Jokowi Tegaskan Pembangunan Infrastruktur Tetap Jalan meski Pandemi Covid-19

Fahreza Rizky, Jurnalis · Selasa 25 Agustus 2020 12:12 WIB
https: img.okezone.com content 2020 08 25 320 2267045 jokowi-tegaskan-pembangunan-infrastruktur-tetap-jalan-meski-pandemi-covid-19-KtG3oEHT7d.jpg Presiden Resmikan Tol Sigli-Banda Aceh. (Foto: Okezone.com/Hutama Karya)

JAKARTA - Presiden Joko Widodo (Jokowi) menegaskan pembangunan infrastruktur akan terus dikerjakan kendati pandemi corona masih melanda Indonesia.

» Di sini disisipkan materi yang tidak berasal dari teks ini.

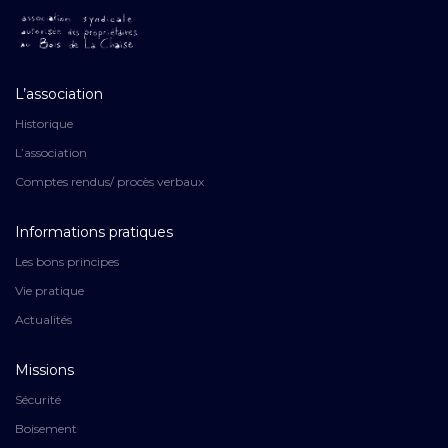
L’association
Historique
L’association
Comptes rendus/ procès verbaux
Informations pratiques
Les bons principes
Vie pratique
Actualités
Missions
Sécurité
Boisement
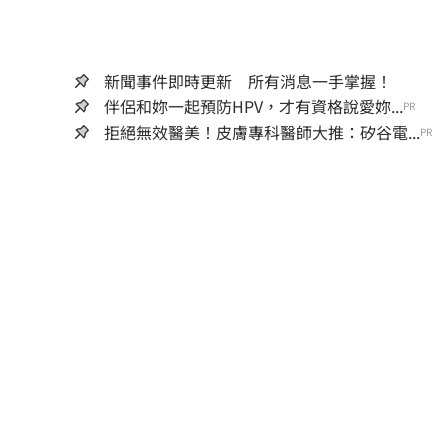
新聞事件即時更新 所有消息一手掌握！
伴侶和妳一起預防HPV，才有資格說愛妳...
PR
拒絕無效醫美！皮膚專科醫師大推：矽谷電...
PR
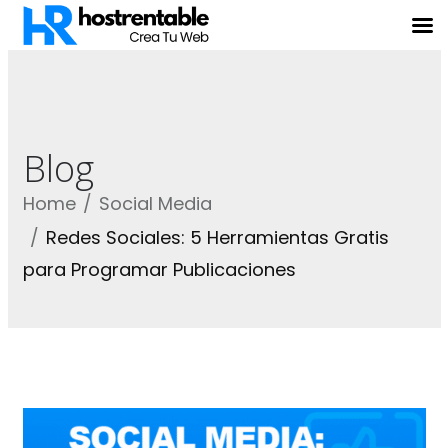
Blog
Home
Social Media
Redes Sociales: 5 Herramientas Gratis
para Programar Publicaciones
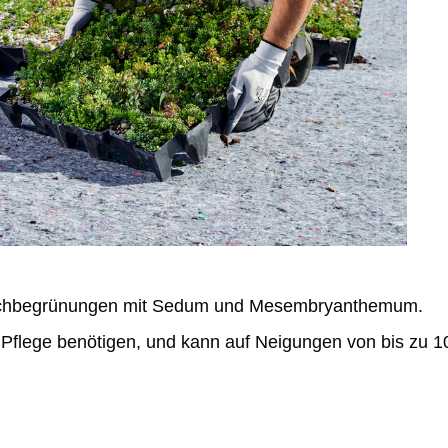
e Dachbegrünungen mit Sedum und Mesembryanthemum.
g Pflege benötigen, und kann auf Neigungen von bis zu 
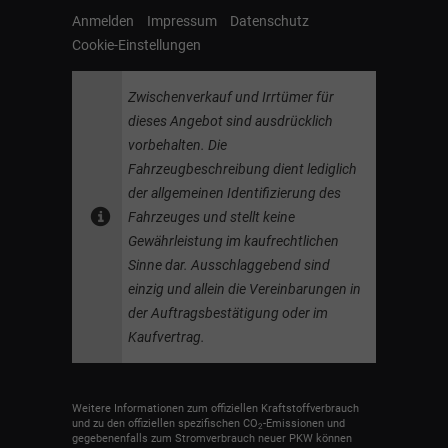
Anmelden
Impressum
Datenschutz
Cookie-Einstellungen
Zwischenverkauf und Irrtümer für
dieses Angebot sind ausdrücklich
vorbehalten. Die
Fahrzeugbeschreibung dient lediglich
der allgemeinen Identifizierung des
Fahrzeuges und stellt keine
Gewährleistung im kaufrechtlichen
Sinne dar. Ausschlaggebend sind
einzig und allein die Vereinbarungen in
der Auftragsbestätigung oder im
Kaufvertrag.
Weitere Informationen zum offiziellen Kraftstoffverbrauch
und zu den offiziellen spezifischen CO
-Emissionen und
2
gegebenenfalls zum Stromverbrauch neuer PKW können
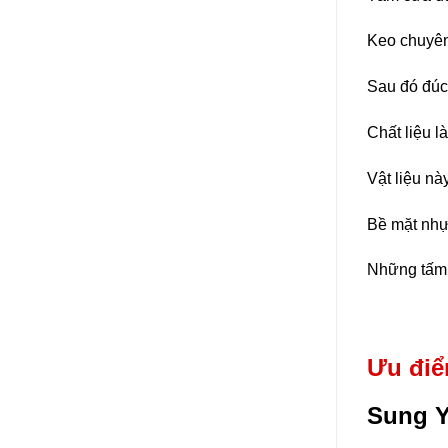
Keo chuyên 
Sau đó đúc
Chất liệu l
Vật liệu n
Bề mặt nhự
Những tấm 
Ưu điể
Sung Y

Menurutnya, pembangunan infrastruktur bisa mempercepat pemulihan ekonomi nasional serta menyerap tenaga kerja sebanyak-banyaknya.

Hal tersebut dikatakan Jokowi saat meninjau dan meresmikan jalan tol ruas Sigli-Banda Aceh Seksi 4 yang menghubungkan Indrapuri-Blang Bintang.

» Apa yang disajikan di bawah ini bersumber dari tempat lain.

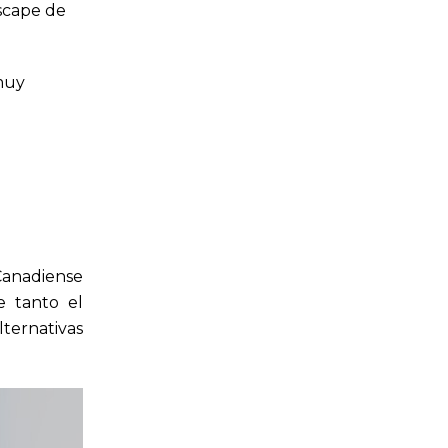
scape de
muy
 Canadiense
e tanto el
ternativas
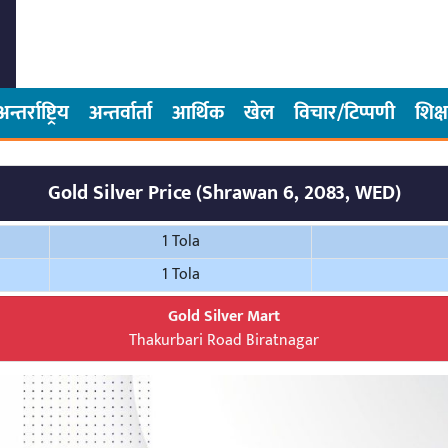
अन्तर्राष्ट्रिय
अन्तर्वार्ता
आर्थिक
खेल
विचार/टिप्पणी
शिक्ष
Gold Silver Price (Shrawan 6, 2083, WED)
1 Tola
1 Tola
Gold Silver Mart
Thakurbari Road Biratnagar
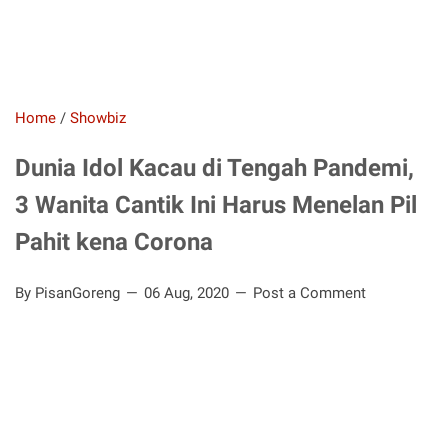
Home
/
Showbiz
Dunia Idol Kacau di Tengah Pandemi,
3 Wanita Cantik Ini Harus Menelan Pil
Pahit kena Corona
By PisanGoreng
06 Aug, 2020
Post a Comment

Baca Juga: Presiden Jokowi Resmikan Tol Pertama di Aceh

"Meskipun kita tengah menghadapi pandemi Covid, pembangunan infrastruktur tetap kita jalankan," jelasnya, Selasa (25/8/2020).

Tol Sigli-Banda Aceh

Jokowi mengatakan, Indonesia sangat tertinggal dengan negara lainnya dalam urusan infrastruktur. Oleh sebab itulah pemerintah akan terus mengejar ketertinggalan ini.

Baca Juga: Bertolak ke Aceh, Presiden Jokowi Resmikan Tol hingga Beri Arahan Penanganan Covid-19

"Posisi infrastruktur di negara kita sangat tertinggal dengan negara negara lain, sehingga hal itu membuat biaya logistik kita menjadi lebih mahal," imbuhnya.

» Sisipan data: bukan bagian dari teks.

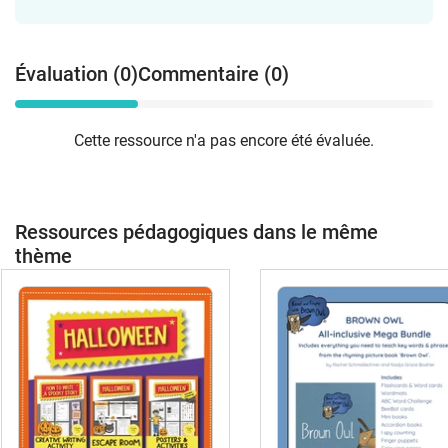
Évaluation (0)
Commentaire (0)
Cette ressource n'a pas encore été évaluée.
Ressources pédagogiques dans le même
thème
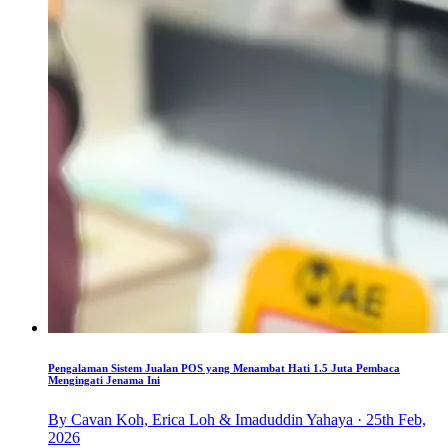
Pengalaman Sistem Jualan POS yang Menambat Hati 1.5 Juta Pembaca
Mengingati Jenama Ini
By Cavan Koh, Erica Loh & Imaduddin Yahaya · 25th Feb,
2026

Dengan mahalnya biaya logistik, akhirnya daya saing bangsa Indonesia menjadi tidak baik bila dikompetisikan dengan negara lainnya yang sudah maju infrastrukturnya.

Selain itu, kata Jokowi, di era pandemi corona, pembangunan infrastruktur menjadi salah satu strategi untuk mengungkit percepatan pemulihan ekonomi nasional.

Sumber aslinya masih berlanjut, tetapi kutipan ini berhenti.